Technology has made it so much easier to work flexibly. We find particularly in global companies and sectors such as financial services and life sciences, clients are very used to technology and have no problems with teleconferencing and other remote-working tools.
When you have a smaller company, which is used to having everyone in the office all the time, it’s an education process. Often we are implementing technology for them so you can feed flexible, technology-led working back into the process.
I’ve even taken part in a client pitch remotely. I wasn’t able to be physically present so beamed in on FaceTime to do my bit – and we won the work.
Particularly in a senior role, you can’t expect to be completely cut off. I was the project manager on the South Wales project and worked there Tuesday to Thursday. The CFO was my client contact and I told him that I was happy to take a call on Fridays – but I might be in Tesco’s or collecting my daughter and wouldn’t be able to follow up immediately with an email, say, and he was fine with that.

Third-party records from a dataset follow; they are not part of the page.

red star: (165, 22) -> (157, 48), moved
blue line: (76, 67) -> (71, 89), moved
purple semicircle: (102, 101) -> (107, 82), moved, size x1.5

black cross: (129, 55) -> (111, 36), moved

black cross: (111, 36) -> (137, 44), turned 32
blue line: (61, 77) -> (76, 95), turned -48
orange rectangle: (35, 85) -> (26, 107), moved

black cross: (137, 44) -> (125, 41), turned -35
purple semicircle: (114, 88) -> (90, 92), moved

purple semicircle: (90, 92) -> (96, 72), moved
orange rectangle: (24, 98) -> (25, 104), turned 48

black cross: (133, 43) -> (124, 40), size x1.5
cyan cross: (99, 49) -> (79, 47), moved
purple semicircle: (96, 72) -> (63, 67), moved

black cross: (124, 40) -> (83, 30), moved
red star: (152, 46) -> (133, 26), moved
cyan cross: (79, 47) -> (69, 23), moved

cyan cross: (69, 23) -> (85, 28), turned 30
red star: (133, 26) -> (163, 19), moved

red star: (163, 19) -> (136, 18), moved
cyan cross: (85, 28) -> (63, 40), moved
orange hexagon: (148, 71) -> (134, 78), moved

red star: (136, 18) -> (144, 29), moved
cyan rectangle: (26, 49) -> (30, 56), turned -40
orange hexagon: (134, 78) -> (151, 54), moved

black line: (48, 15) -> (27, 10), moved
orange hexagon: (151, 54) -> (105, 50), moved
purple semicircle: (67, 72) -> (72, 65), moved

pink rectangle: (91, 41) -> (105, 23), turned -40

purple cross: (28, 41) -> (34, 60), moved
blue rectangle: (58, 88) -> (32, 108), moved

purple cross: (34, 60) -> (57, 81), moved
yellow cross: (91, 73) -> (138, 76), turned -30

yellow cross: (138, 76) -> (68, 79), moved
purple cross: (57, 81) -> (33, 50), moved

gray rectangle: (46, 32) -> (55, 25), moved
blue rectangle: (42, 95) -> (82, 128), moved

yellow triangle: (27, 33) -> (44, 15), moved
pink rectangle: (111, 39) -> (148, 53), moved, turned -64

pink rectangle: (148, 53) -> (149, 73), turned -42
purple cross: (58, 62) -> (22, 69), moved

Sometimes on a Friday, he would call me from the car. He had a bad back and when he travelled, his wife drove him. I’d hear her saying to him in the background, “It’s Friday, you shouldn’t be calling Fiona”. But I didn’t mind. We made it work really well, because of the relationship we had.
Any job can be shaped to work flexibly
I personally think that any job can be shaped to work flexibly or part time. Often we are sitting inside a box in our own heads if we think it can’t be done. It’s my experience that clients care about how you are going to deliver, not about what hours people are working.
I have a large female population on maternity leave at the moment. I don’t want them to come back and say, ‘can I have an internal role?’ I want to sit down with them and find ways to keep them out there with clients.